◆ Task details ◆
Exactly the lines from the beginning of the records below through the line with "Vietnam International" must be given again, without pictures.

◆ Exercise inputs ◆
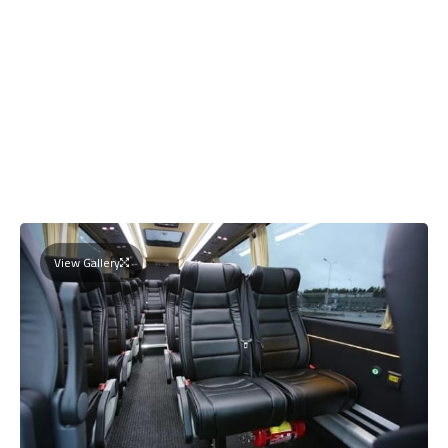
View Gallery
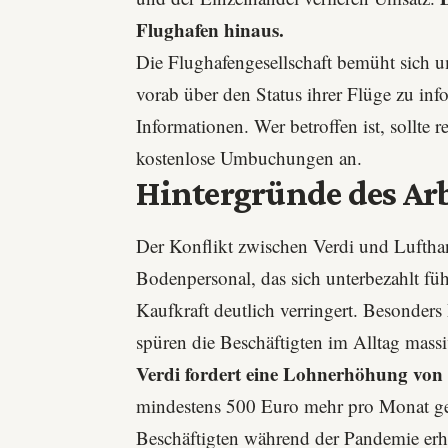
Flughafen hinaus.
Die Flughafengesellschaft bemüht sich 
vorab über den Status ihrer Flüge zu inf
Informationen. Wer betroffen ist, sollte 
kostenlose Umbuchungen an.
Hintergründe des Ar
Der Konflikt zwischen Verdi und Lufthans
Bodenpersonal, das sich unterbezahlt füh
Kaufkraft deutlich verringert. Besonder
spüren die Beschäftigten im Alltag massi
Verdi fordert eine Lohnerhöhung von 
mindestens 500 Euro mehr pro Monat geb
Beschäftigten während der Pandemie er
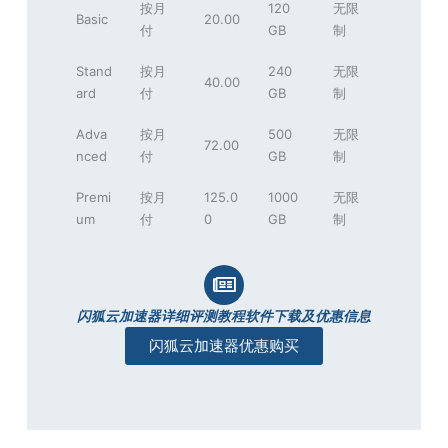
按月
120
无限
Basic
20.00
付
GB
制
Stand
按月
240
无限
40.00
ard
付
GB
制
Adva
按月
500
无限
72.00
nced
付
GB
制
Premi
按月
125.0
1000
无限
um
付
0
GB
制
闪狐云加速器详细评测教程软件下载及优惠信息
闪狐云加速器优惠购买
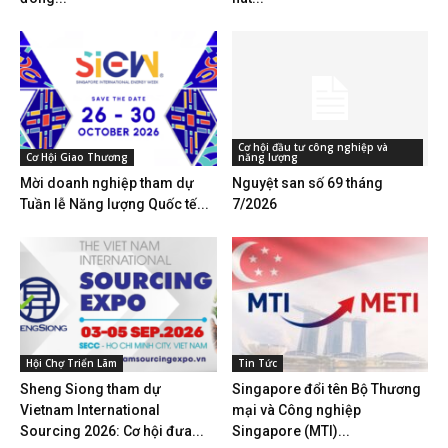
Cơ hội đầu tư công nghiệp và
Cơ Hội Giao Thương
năng lượng
Mời doanh nghiệp tham dự
Nguyệt san số 69 tháng
Tuần lễ Năng lượng Quốc tế...
7/2026
Hội Chợ Triển Lãm
Tin Tức
Sheng Siong tham dự
Singapore đổi tên Bộ Thương
Vietnam International
mại và Công nghiệp
Sourcing 2026: Cơ hội đưa...
Singapore (MTI)...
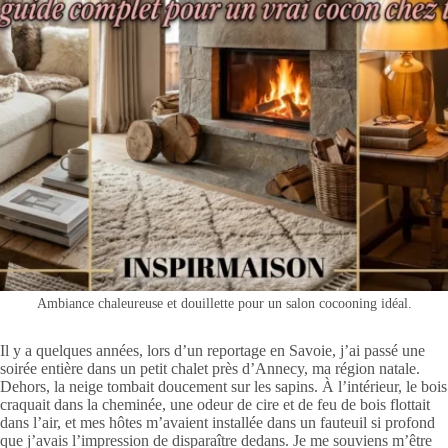
Ambiance chaleureuse et douillette pour un salon cocooning idéal.
Il y a quelques années, lors d’un reportage en Savoie, j’ai passé une
soirée entière dans un petit chalet près d’Annecy, ma région natale.
Dehors, la neige tombait doucement sur les sapins. À l’intérieur, le bois
craquait dans la cheminée, une odeur de cire et de feu de bois flottait
dans l’air, et mes hôtes m’avaient installée dans un fauteuil si profond
que j’avais l’impression de disparaître dedans. Je me souviens m’être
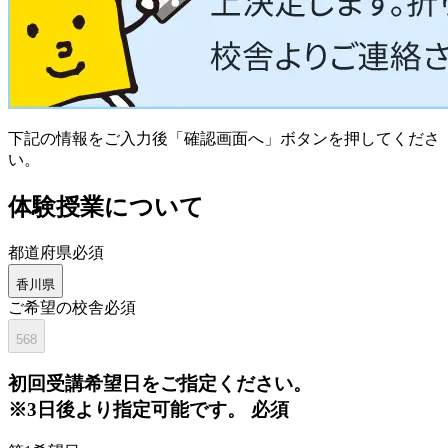
下記の情報をご入力後「確認画面へ」ボタンを押してくださ
い。
体験授業について
都道府県
必須
香川県
ご希望の校舎
必須
568
初回
受講希望日をご指定ください。
※3日後より指定可能です。
必須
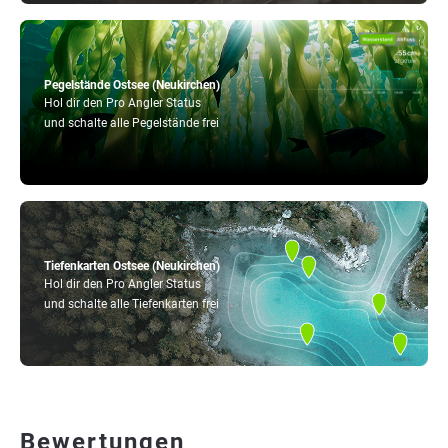
Pegelstände Ostsee (Neukirchen)
Hol dir den Pro Angler Status
und schalte alle Pegelstände frei
Tiefenkarten Ostsee (Neukirchen)
Hol dir den Pro Angler Status
und schalte alle Tiefenkarten frei
Bewertungen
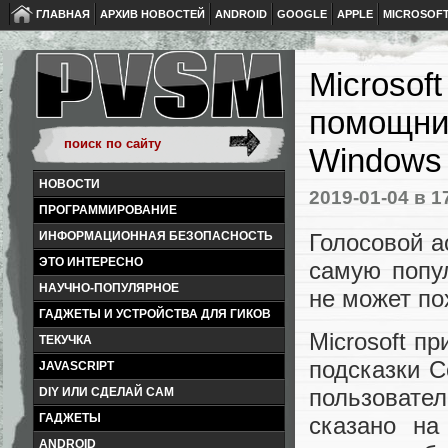
ГЛАВНАЯ
АРХИВ НОВОСТЕЙ
ANDROID
GOOGLE
APPLE
MICROSOF
Microsof
помощник
Windows 
НОВОСТИ
2019-01-04
в 1
ПРОГРАММИРОВАНИЕ
Голосовой а
ИНФОРМАЦИОННАЯ БЕЗОПАСНОСТЬ
ЭТО ИНТЕРЕСНО
самую попу
НАУЧНО-ПОПУЛЯРНОЕ
не может по
ГАДЖЕТЫ И УСТРОЙСТВА ДЛЯ ГИКОВ
Microsoft п
ТЕКУЧКА
подсказки C
JAVASCRIPT
пользовател
DIY ИЛИ СДЕЛАЙ САМ
ГАДЖЕТЫ
сказано на
ANDROID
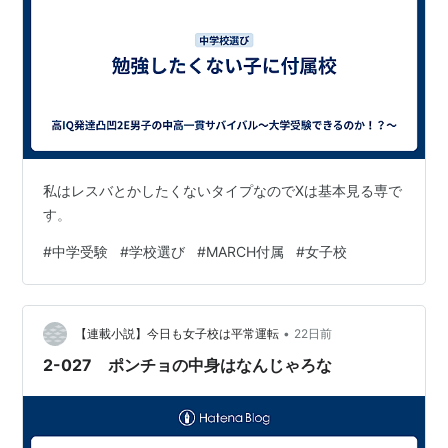
私はレスバとかしたくないタイプなのでXは基本見る専で
す。
#
中学受験
#
学校選び
#
MARCH付属
#
女子校
•
【連載小説】今日も女子校は平常運転
22日前
2-027 ポンチョの中身はなんじゃろな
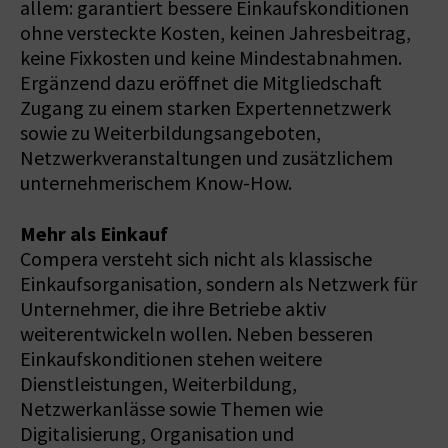
allem: garantiert bessere Einkaufskonditionen
ohne versteckte Kosten, keinen Jahresbeitrag,
keine Fixkosten und keine Mindestabnahmen.
Ergänzend dazu eröffnet die Mitgliedschaft
Zugang zu einem starken Expertennetzwerk
sowie zu Weiterbildungsangeboten,
Netzwerkveranstaltungen und zusätzlichem
unternehmerischem Know-How.
Mehr als Einkauf
Compera versteht sich nicht als klassische
Einkaufsorganisation, sondern als Netzwerk für
Unternehmer, die ihre Betriebe aktiv
weiterentwickeln wollen. Neben besseren
Einkaufskonditionen stehen weitere
Dienstleistungen, Weiterbildung,
Netzwerkanlässe sowie Themen wie
Digitalisierung, Organisation und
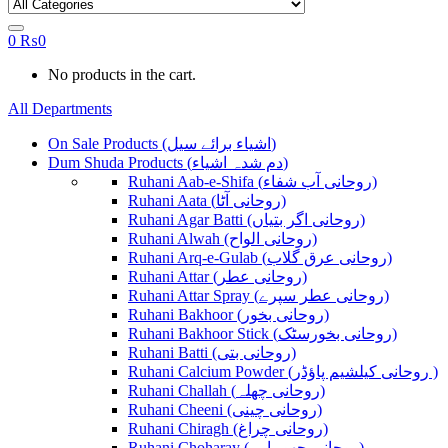
0
₨
0
No products in the cart.
All Departments
On Sale Products (اشیاء برائے سیل)
Dum Shuda Products (دم شدہ اشیاء)
Ruhani Aab-e-Shifa (روحانی آب شفاء)
Ruhani Aata (روحانی آٹا)
Ruhani Agar Batti (روحانی اگر بتیاں)
Ruhani Alwah (روحانی الواح)
Ruhani Arq-e-Gulab (روحانی عرق گلاب)
Ruhani Attar (روحانی عطر)
Ruhani Attar Spray (روحانی عطر سپرے)
Ruhani Bakhoor (روحانی بخور)
Ruhani Bakhoor Stick (روحانی بخورسٹک)
Ruhani Batti (روحانی بتی)
Ruhani Calcium Powder (روحانی کیلشیم پاؤڈر )
Ruhani Challah (روحانی چھلہ)
Ruhani Cheeni (روحانی چینی)
Ruhani Chiragh (روحانی چراغ)
Ruhani Choharay (روحانی چھوہارے)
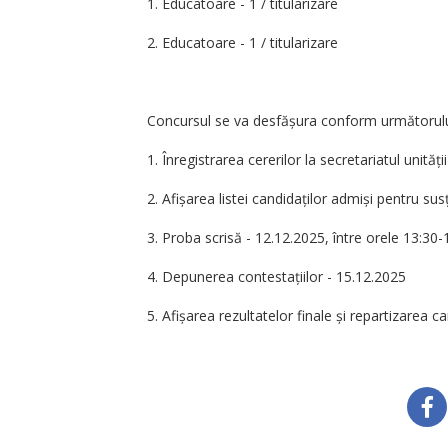
1. Educatoare - 1 / titularizare
2. Educatoare - 1 / titularizare
Concursul se va desfășura conform următorului
1. Înregistrarea cererilor la secretariatul unităț
2. Afișarea listei candidaților admiși pentru s
3. Proba scrisă - 12.12.2025, între orele 13:30-
4. Depunerea contestațiilor - 15.12.2025
5. Afișarea rezultatelor finale și repartizarea c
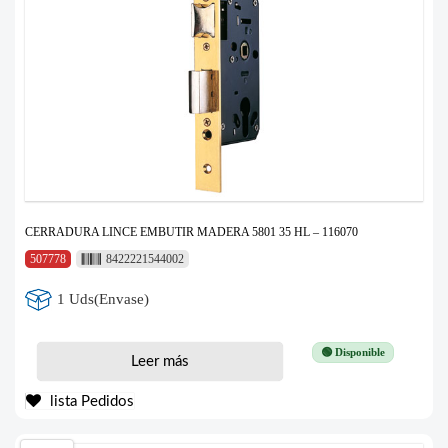
CERRADURA LINCE EMBUTIR MADERA 5801 35 HL – 116070
507778
8422221544002
1 Uds(Envase)
🟢 Disponible
Leer más
lista Pedidos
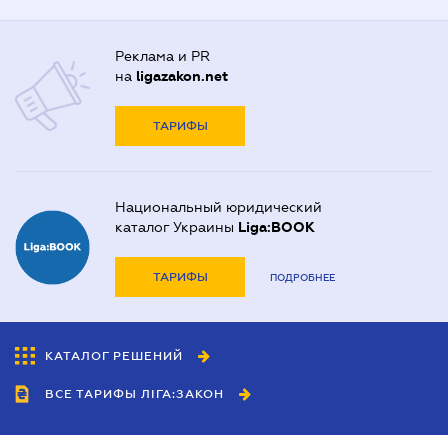
Реклама и PR
на
ligazakon.net
ТАРИФЫ
Национальный юридический
каталог Украины
Liga:BOOK
ТАРИФЫ
ПОДРОБНЕЕ
КАТАЛОГ РЕШЕНИЙ
ВСЕ ТАРИФЫ ЛІГА:ЗАКОН
Сотрудничество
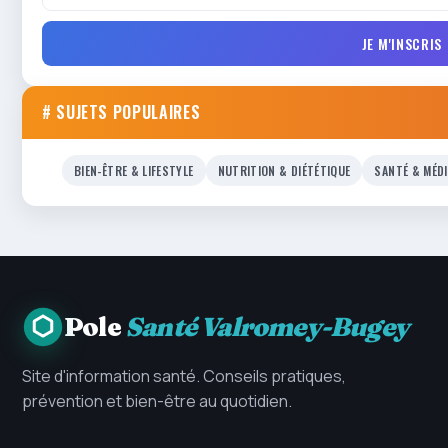
JE M'INSCRIS
# SUJETS POPULAIRES
BIEN-ÊTRE & LIFESTYLE
NUTRITION & DIÉTÉTIQUE
SANTÉ & MÉD
Pole
Santé Valromey-Bugey
Site d'information santé. Conseils pratiques,
prévention et bien-être au quotidien.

◆ Exercise answer ◆
View Gallery
Flughafen hinaus.
Die Flughafengesellschaft bemüht sich 
vorab über den Status ihrer Flüge zu inf
Informationen. Wer betroffen ist, sollte 
kostenlose Umbuchungen an.
Hintergründe des Ar
Der Konflikt zwischen Verdi und Lufthans
Bodenpersonal, das sich unterbezahlt füh
Kaufkraft deutlich verringert. Besonder
spüren die Beschäftigten im Alltag massi
Verdi fordert eine Lohnerhöhung von 
mindestens 500 Euro mehr pro Monat geb
Beschäftigten während der Pandemie er
按月
120
无限
Basic
20.00
付
GB
制
Stand
按月
240
无限
40.00
ard
付
GB
制
Adva
按月
500
无限
72.00
nced
付
GB
制
Premi
按月
125.0
1000
无限
um
付
0
GB
制
闪狐云加速器详细评测教程软件下载及优惠信息
闪狐云加速器优惠购买
Cơ hội đầu tư công nghiệp và
Cơ Hội Giao Thương
năng lượng
Mời doanh nghiệp tham dự
Nguyệt san số 69 tháng
Tuần lễ Năng lượng Quốc tế...
7/2026
Hội Chợ Triển Lãm
Tin Tức
Sheng Siong tham dự
Singapore đổi tên Bộ Thương
Vietnam International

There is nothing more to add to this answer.